Calcio: A History of Italian Football. John Foot
Чтение книги онлайн.

Читать онлайн книгу Calcio: A History of Italian Football - John Foot страница 18

Название: Calcio: A History of Italian Football

Автор: John Foot

Издательство: HarperCollins

Жанр: Спорт, фитнес

Серия:

isbn: 9780007362455

isbn:

СКАЧАТЬ

      After the storm broke, it turned out that a total of 41 Rolexes had been passed to many of the top referees, who were ordered to give them back. Only two of these were solid gold – worth £8,000 each on the street – whilst the lesser models were valued at a mere £1,800 each. Other presents turned up: Inter had given 36 electro-stimulators worth £700 each, while 74 linesmen had received Phillips watches worth £180 each. Some of the Rolexes could not be recovered. One referee had already sold his on. Nobody resigned. A judicial inquiry was opened, and closed, and the tax police also became interested for a while. Meanwhile, unlike the lowly referees, the ‘designators’ kept their gold Rolexes. The justification? ‘If we had given the gifts back it would have led to more embarrassment and debate.’ ‘Watchgate’ only underlined the contempt with which most Italians regard their referees. Nobody was particularly surprised, or even outraged. The case merely confirmed their suspicions. During the 2006 calciopoli scandals, some accused Pairetto of deliberately leaking the ‘Watchgate’ story so as to damage Roma. One thing was certain, no scandal was ever as simple as it seemed.

      Bribing Referees. Cheques and more watches

      ‘Only the referee can send a player off’

       Football Federation Rule Book, 2002–2003

      Given the widespread view that all referees are corrupt, unless proven otherwise, you would expect the history of Italian football to be packed with cases of corruption involving match officials. In fact, quite the opposite is the case.
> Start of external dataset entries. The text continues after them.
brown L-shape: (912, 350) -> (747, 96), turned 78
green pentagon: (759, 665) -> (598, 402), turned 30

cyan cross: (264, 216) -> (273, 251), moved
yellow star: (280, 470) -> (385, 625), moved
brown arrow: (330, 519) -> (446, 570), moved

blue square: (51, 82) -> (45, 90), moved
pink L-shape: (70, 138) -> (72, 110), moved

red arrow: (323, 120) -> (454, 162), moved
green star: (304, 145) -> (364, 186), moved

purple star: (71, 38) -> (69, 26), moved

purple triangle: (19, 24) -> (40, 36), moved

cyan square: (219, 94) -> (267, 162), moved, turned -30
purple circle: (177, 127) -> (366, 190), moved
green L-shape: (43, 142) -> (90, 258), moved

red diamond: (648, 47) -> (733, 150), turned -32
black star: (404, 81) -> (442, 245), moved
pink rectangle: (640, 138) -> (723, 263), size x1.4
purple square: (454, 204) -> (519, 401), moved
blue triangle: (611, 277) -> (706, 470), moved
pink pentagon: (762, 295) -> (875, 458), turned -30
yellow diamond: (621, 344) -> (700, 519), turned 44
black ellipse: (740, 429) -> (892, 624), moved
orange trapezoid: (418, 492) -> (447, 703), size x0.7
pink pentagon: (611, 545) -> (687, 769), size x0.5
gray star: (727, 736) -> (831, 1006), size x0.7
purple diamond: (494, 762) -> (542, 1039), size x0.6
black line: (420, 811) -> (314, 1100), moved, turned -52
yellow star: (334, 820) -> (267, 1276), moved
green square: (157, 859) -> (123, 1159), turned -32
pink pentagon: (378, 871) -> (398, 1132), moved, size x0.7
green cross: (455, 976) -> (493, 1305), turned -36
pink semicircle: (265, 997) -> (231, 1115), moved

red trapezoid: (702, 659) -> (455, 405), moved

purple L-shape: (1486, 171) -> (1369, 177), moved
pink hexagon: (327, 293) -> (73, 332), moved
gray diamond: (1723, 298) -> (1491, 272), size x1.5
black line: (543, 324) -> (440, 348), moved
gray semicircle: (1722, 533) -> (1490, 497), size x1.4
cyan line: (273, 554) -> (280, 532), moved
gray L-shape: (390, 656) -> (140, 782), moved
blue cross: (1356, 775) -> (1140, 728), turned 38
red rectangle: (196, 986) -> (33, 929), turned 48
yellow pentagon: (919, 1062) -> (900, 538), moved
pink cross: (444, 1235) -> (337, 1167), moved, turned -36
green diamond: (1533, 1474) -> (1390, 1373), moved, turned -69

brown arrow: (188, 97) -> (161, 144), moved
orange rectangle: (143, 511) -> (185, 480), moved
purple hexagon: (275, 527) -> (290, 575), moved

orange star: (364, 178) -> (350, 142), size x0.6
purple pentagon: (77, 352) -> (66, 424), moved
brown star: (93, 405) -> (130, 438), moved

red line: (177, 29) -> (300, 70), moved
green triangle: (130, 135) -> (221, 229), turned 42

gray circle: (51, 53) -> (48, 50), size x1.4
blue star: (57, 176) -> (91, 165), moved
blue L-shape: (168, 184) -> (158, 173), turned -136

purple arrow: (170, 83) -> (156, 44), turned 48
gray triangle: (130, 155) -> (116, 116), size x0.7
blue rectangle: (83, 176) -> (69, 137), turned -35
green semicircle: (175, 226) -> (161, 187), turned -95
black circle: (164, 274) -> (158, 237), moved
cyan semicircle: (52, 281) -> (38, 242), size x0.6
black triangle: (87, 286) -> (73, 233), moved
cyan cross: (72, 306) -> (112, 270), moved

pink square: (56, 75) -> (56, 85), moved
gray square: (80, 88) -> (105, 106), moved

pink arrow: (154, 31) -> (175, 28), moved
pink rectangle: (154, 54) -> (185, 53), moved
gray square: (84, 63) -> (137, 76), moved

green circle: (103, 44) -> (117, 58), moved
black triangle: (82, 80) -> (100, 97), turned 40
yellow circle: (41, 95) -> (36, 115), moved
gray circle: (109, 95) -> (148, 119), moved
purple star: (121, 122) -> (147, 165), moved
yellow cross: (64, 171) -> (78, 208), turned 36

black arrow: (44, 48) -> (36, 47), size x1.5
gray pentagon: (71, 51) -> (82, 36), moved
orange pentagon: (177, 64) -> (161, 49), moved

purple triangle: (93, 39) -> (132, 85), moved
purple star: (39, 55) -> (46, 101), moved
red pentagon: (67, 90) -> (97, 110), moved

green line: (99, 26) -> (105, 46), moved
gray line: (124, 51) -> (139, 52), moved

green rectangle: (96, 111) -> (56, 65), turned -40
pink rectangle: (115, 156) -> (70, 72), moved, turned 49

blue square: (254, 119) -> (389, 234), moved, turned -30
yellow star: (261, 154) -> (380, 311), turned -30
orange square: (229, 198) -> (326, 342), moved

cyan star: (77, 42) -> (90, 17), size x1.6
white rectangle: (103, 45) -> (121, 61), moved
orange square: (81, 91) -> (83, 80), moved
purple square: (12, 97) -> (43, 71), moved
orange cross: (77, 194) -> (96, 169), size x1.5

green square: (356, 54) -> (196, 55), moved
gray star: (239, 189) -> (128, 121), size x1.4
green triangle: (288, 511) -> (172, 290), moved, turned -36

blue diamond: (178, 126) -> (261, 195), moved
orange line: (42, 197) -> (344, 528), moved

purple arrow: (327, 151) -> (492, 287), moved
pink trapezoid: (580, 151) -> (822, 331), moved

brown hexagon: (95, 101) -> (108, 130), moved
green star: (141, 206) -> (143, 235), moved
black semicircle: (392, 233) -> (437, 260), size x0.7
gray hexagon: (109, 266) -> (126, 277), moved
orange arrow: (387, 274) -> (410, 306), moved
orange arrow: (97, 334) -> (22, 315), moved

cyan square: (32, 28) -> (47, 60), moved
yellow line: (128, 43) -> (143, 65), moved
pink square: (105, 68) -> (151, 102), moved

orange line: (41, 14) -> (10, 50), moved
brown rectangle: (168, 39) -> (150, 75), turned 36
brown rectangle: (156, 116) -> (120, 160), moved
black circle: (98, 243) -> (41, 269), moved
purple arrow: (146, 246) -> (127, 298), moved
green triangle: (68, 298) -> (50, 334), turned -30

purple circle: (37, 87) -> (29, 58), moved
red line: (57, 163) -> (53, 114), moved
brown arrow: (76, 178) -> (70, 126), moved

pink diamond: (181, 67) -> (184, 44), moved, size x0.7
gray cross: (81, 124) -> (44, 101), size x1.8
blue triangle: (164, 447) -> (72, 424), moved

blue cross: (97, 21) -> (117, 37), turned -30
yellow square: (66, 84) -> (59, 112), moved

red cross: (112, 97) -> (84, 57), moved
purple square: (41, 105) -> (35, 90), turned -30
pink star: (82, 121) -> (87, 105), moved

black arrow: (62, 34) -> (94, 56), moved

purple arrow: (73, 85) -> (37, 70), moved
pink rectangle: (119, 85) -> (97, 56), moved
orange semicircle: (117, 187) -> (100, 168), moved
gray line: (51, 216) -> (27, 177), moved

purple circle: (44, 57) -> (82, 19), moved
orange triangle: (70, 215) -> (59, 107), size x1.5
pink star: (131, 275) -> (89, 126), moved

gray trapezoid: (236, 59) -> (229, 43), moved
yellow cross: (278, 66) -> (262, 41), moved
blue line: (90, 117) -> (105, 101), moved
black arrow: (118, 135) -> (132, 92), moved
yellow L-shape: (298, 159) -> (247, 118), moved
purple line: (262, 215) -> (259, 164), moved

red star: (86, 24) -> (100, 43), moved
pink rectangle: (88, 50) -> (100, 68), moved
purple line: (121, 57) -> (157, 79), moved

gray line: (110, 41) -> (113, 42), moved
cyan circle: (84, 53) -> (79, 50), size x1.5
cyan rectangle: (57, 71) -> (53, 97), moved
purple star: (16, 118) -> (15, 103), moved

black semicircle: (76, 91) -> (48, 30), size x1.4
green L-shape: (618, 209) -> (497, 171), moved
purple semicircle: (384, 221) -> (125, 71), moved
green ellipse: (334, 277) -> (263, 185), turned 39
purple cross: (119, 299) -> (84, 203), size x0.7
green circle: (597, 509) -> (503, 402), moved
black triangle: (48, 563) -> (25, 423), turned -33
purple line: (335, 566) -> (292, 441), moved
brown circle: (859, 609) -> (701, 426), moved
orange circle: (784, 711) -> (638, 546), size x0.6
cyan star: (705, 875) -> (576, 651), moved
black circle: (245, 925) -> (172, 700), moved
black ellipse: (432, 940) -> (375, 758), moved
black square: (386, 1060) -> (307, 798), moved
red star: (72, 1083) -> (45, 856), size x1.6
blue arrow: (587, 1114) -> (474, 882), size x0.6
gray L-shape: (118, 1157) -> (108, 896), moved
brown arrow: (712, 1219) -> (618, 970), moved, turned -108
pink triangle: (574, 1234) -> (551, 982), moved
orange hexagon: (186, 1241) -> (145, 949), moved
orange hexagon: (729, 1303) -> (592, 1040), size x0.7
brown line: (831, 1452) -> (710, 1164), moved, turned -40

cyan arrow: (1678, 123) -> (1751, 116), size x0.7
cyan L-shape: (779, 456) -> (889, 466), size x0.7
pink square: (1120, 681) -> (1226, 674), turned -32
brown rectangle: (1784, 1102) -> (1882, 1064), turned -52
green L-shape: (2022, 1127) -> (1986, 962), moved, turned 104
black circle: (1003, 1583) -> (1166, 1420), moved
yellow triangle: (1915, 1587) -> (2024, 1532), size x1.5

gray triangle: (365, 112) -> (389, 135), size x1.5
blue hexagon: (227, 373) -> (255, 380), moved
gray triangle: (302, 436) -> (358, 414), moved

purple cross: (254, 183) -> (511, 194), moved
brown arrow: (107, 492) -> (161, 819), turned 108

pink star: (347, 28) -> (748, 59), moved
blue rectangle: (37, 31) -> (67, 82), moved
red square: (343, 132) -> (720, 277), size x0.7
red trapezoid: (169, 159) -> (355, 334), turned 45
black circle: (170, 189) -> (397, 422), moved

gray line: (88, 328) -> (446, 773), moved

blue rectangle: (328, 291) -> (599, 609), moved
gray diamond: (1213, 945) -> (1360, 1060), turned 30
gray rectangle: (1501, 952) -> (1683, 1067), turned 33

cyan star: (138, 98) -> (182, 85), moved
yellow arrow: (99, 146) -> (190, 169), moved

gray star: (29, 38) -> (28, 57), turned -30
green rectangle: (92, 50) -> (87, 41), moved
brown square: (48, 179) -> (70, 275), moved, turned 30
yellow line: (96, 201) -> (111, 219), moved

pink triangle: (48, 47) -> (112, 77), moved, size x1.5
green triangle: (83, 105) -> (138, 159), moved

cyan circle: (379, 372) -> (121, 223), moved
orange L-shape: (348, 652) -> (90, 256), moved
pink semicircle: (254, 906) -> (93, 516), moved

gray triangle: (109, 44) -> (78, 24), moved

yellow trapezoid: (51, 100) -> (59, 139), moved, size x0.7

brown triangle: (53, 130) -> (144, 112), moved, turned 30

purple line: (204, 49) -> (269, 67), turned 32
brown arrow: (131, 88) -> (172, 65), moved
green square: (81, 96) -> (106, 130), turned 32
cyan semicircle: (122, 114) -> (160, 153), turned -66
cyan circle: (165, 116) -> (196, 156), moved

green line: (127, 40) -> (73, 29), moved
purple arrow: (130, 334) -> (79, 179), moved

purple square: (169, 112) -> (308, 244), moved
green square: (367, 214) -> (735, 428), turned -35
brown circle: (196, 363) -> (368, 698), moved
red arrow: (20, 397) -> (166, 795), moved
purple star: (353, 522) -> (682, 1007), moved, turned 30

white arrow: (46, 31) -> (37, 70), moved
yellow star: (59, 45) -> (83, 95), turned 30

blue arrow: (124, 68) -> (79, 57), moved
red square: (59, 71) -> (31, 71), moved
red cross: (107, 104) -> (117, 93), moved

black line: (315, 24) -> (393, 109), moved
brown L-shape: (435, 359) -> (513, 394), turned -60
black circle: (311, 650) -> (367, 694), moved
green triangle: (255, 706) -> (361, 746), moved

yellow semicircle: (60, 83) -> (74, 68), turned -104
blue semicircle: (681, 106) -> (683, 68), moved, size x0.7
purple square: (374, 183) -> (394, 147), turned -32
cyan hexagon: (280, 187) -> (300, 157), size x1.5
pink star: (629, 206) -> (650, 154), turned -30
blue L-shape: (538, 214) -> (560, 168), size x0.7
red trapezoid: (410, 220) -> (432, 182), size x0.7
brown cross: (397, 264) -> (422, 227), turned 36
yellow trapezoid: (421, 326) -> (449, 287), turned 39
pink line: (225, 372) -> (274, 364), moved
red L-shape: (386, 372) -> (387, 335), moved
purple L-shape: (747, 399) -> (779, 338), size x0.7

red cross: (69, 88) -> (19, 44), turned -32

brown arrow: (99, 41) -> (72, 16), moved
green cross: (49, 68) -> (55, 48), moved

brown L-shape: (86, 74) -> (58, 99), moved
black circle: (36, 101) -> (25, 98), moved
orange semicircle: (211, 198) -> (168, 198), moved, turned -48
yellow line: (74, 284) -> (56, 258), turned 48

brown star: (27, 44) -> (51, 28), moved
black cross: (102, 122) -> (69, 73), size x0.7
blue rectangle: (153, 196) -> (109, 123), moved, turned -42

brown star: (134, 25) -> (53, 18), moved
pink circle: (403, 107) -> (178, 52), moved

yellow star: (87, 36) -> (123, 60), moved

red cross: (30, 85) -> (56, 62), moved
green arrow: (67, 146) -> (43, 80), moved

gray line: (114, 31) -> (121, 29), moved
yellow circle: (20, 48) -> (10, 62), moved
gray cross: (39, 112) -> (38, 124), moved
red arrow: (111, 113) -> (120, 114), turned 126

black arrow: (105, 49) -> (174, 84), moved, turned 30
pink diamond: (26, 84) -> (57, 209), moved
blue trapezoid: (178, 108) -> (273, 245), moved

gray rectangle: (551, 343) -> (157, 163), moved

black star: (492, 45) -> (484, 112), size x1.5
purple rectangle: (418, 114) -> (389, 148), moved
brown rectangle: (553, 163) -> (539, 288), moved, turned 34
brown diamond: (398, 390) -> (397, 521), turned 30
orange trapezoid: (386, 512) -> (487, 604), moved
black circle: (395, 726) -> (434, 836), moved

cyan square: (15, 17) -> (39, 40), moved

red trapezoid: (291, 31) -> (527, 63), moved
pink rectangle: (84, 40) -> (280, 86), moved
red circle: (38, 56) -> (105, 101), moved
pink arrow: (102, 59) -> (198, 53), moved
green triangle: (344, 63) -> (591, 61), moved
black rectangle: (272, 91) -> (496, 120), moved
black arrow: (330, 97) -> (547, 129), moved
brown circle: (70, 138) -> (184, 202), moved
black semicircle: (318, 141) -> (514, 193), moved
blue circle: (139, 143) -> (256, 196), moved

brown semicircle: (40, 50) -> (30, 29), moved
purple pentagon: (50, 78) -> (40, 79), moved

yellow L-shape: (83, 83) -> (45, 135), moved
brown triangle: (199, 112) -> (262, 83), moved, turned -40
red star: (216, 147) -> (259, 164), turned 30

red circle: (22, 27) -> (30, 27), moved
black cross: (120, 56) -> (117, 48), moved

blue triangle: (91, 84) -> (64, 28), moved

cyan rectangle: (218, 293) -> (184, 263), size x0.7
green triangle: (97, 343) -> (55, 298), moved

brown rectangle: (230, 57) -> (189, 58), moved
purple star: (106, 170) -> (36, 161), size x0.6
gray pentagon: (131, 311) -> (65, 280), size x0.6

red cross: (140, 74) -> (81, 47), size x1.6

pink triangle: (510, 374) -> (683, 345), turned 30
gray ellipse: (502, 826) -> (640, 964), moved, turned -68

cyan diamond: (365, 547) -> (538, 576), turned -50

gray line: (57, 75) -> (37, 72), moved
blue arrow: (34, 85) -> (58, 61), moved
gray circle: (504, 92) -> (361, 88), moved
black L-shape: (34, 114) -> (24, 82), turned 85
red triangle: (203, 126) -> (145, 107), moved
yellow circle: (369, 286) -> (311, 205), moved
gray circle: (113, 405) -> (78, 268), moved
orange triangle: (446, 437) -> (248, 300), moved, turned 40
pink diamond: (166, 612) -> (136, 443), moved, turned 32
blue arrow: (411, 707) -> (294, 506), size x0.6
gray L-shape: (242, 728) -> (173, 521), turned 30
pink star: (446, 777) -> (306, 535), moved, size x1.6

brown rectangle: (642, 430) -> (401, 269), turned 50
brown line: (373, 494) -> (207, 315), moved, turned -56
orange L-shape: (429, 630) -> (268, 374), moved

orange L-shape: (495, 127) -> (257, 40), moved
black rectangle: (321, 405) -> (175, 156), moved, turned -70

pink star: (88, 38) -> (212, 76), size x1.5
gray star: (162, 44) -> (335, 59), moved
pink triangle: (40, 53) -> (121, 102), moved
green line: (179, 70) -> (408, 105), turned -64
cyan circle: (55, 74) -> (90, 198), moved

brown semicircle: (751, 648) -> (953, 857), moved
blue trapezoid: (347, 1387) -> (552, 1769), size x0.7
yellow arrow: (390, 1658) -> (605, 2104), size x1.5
There have been many more cases of corruption, match-fixing and illegal betting involving players, managers and presidents than there have been involving referees. In 120 years of calcio history, very few referees have been caught in the act of taking bribes or fixing games. In a corrupt world, Italian referees have been paragons of legality. This could be seen as proof, if more proof were needed, of their heroic, virtuous minority status. The average Italian fan has an easy reply to this point. You do not need to bribe referees. They naturally favour certain teams at certain times. They are simply pawns in much wider power games. They become successful by helping the powerful, and following orders.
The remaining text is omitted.